JPMorgan surprend Wall Street avec des résultats meilleurs que prévu

le 15/07/2011 L'AGEFI Quotidien / Edition de 7H

Malgré d’énormes difficultés dans le crédit immobilier, le bénéfice net de la banque est en hausse de 13% et son produit net bancaire de 6%

Photo: Bloomberg

En cette période de grands doutes sur l’environnement macroéconomique, les résultats de JPMorgan on été un véritable ballon d’oxygène pour Wall Street. A la clôture de la séance du 14 juillet, le titre de JPMorgan affichait un gain de 2 % dans un dow Jones en baisse de 0,44%, déprimé par les dernières déclarations de Ben Bernanke au Sénat américain.

Première banque américaine à ouvrir le bal des résultats du second trimestre, JPMorgan a en effet dépassé les attentes des analystes avec un bénéfice net de 5,4 milliards de dollars en hausse de 13% par rapport à l’an dernier sur la même période. Alors que les analystes tablaient sur un bénéfice 1,21 dollar par action, ce dernier s’est finalement établi à 1,28 dollar.

Le produit net bancaire de la deuxième banque américaine par les actifs est lui aussi en hausse de 7% à 27,4 milliards de dollars. «C’est un chiffre époustouflant» a commenté Michael Holland, président du fonds Holland & Co, pour qui JPMorgan «a placé la barre très haut pour le reste de l’industrie dans un environnement très difficile».

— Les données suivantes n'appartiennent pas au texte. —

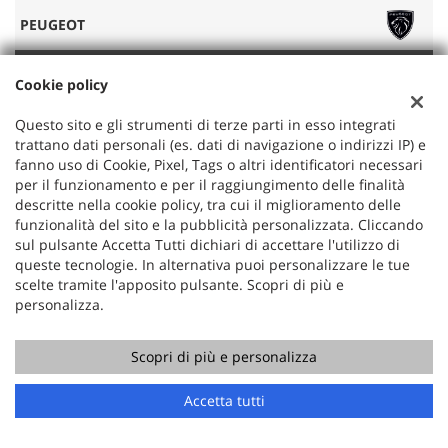
PEUGEOT
2008 BlueHDi 130 S&S EAT8 ALLURE AUTOMATICO
Cookie policy
Questo sito e gli strumenti di terze parti in esso integrati
20.900 €
trattano dati personali (es. dati di navigazione o indirizzi IP) e
fanno uso di Cookie, Pixel, Tags o altri identificatori necessari
01/2023
per il funzionamento e per il raggiungimento delle finalità
47.000 KM
descritte nella cookie policy, tra cui il miglioramento delle
funzionalità del sito e la pubblicità personalizzata. Cliccando
Diesel
sul pulsante Accetta Tutti dichiari di accettare l'utilizzo di
Cambio Automatico
queste tecnologie. In alternativa puoi personalizzare le tue
scelte tramite l'apposito pulsante. Scopri di più e
1499 cc
personalizza.
96 KW
Nero metallizzato
Scopri di più e personalizza
Accetta tutti
ESP
Navigatore satellitare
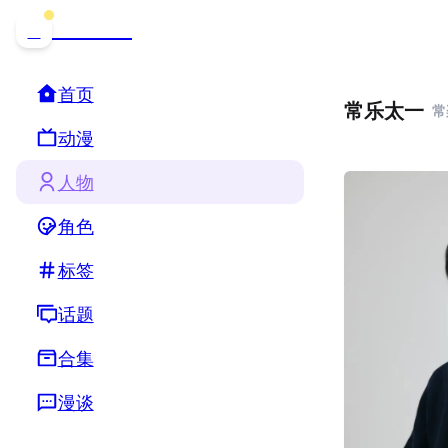
哒可哒可
D
首页
常乐太一
常
动漫
人物
角色
标签
话题
合集
漫谈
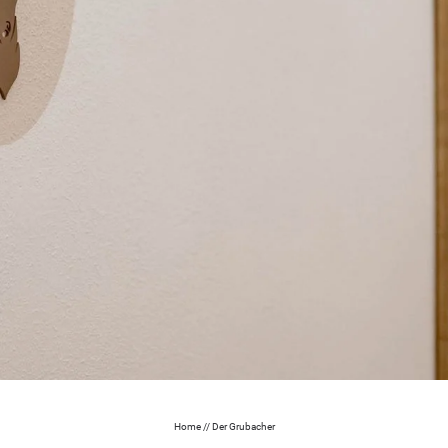
Home
//
Der Grubacher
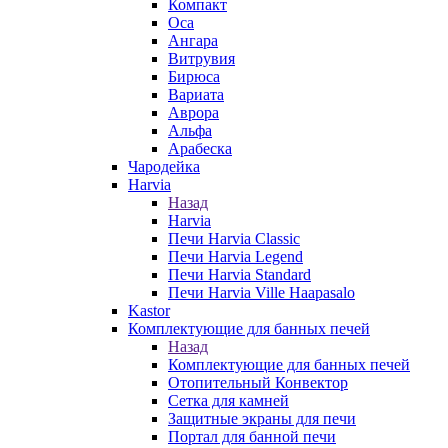
Компакт
Оса
Ангара
Витрувия
Бирюса
Вариата
Аврора
Альфа
Арабеска
Чародейка
Harvia
Назад
Harvia
Печи Harvia Classic
Печи Harvia Legend
Печи Harvia Standard
Печи Harvia Ville Haapasalo
Kastor
Комплектующие для банных печей
Назад
Комплектующие для банных печей
Отопительный Конвектор
Сетка для камней
Защитные экраны для печи
Портал для банной печи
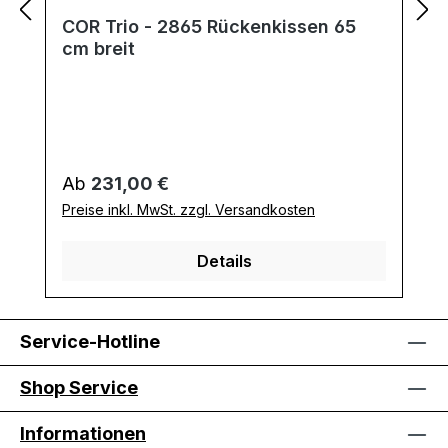
COR Trio - 2865 Rückenkissen 65
cm breit
Regulärer Preis:
Ab
231,00 €
Preise inkl. MwSt. zzgl. Versandkosten
Details
Service-Hotline
Shop Service
Informationen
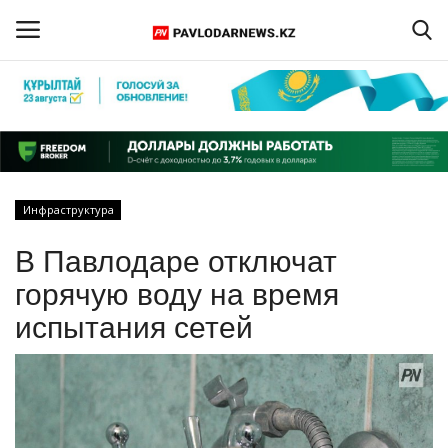
Войти
Регистрация
Главная
Инфраструктура
Обратная связь
В Павлодаре отключат
ПАВЛОДАРСКАЯ ОБЛАСТЬ
горячую воду на время
испытания сетей
КАЗАХСТАН
МИР
СПЕЦПРОЕКТЫ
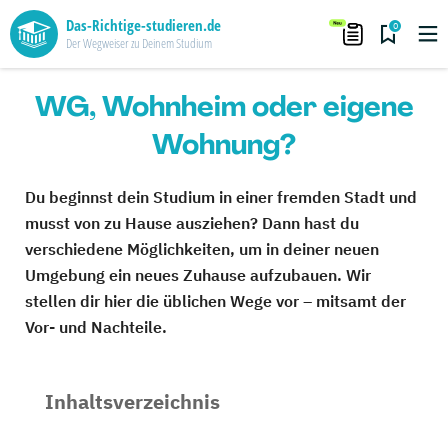
Das-Richtige-studieren.de
0
Der Wegweiser zu Deinem Studium
WG, Wohnheim oder eigene
Wohnung?
Du beginnst dein Studium in einer fremden Stadt und
musst von zu Hause ausziehen? Dann hast du
verschiedene Möglichkeiten, um in deiner neuen
Umgebung ein neues Zuhause aufzubauen. Wir
stellen dir hier die üblichen Wege vor – mitsamt der
Vor- und Nachteile.
Inhaltsverzeichnis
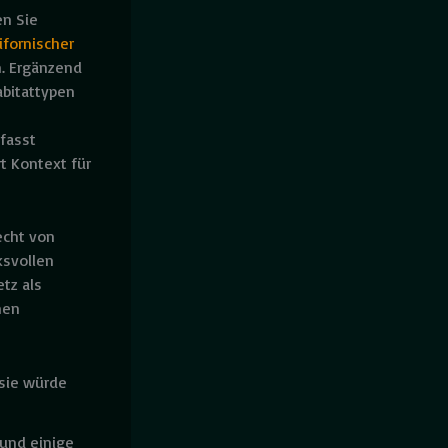
en Sie
ifornischer
n. Ergänzend
abitattypen
fasst
t Kontext für
echt von
ksvollen
tz als
nen
 sie würde
und einige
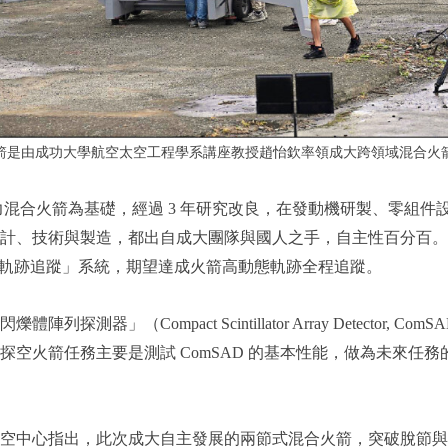
箭是由成功大學航空太空工程學系講座教授趙怡欽率領成大跨領域混合火
公斤級推力混合火箭為基礎，經過 3 年研究改良，在發動機研製、
計、技術與製造，都出自成大團隊與國人之手，自主性百分百。
 即時軌跡追蹤」系統，期望達成火箭高動態軌跡全程追蹤。
」（Compact Scintillator Array Detecto
空火箭任務主要是測試 ComSAD 的基本性能，做為未來任
中心指出，此次成大自主發展的兩節式混合火箭，突破脫節與高空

Ces bons résultats sont essentiellement à mettre sur le compte des activités de banque d’investissement dont les revenus sont en hausse de 15%. En revanche, les activités de la banque de détail, elles, sont en recul, et en particulier celles des prêts, en baisse de 7%. Les inquiétudes les plus fortes portent sur l’activité de crédit immobilier dont les pertes ont atteint 2,5 milliards de dollars ce trimestre. « Malheureusement, cela prendra du temps pour résoudre ces problèmes et il est possible que nous devions encore subir de nouvelles pertes dans cette activité» a expliqué le directeur général Jamie Dimon. S’exprimant à propos du marché du crédit immobilier américain, le dirigeant a décrit celui-ci comme un «désastre absolu» et a affiché son intention de réduire de 10 à 15% par an le portefeuille de crédits immobiliers de JP Morgan, aujourd’hui estimé à 154 milliards de dollars.

En revanche, Jamie Dimon ne compte pas se désengager de Grèce, du Portugal, d'’Irlande et d'Italie et d'Espagne où sa banque est exposée aujourd'hui à hauteur de 15 milliards de dollars. «Dans le pire des scénarios, nous perdrions 3 milliards de dollars» a t-il affirmé en expliquant que JPMorgan continuait à être actif en Europe malgré les risques. «J'espère que les Européens apprécient» a t-il rajouté.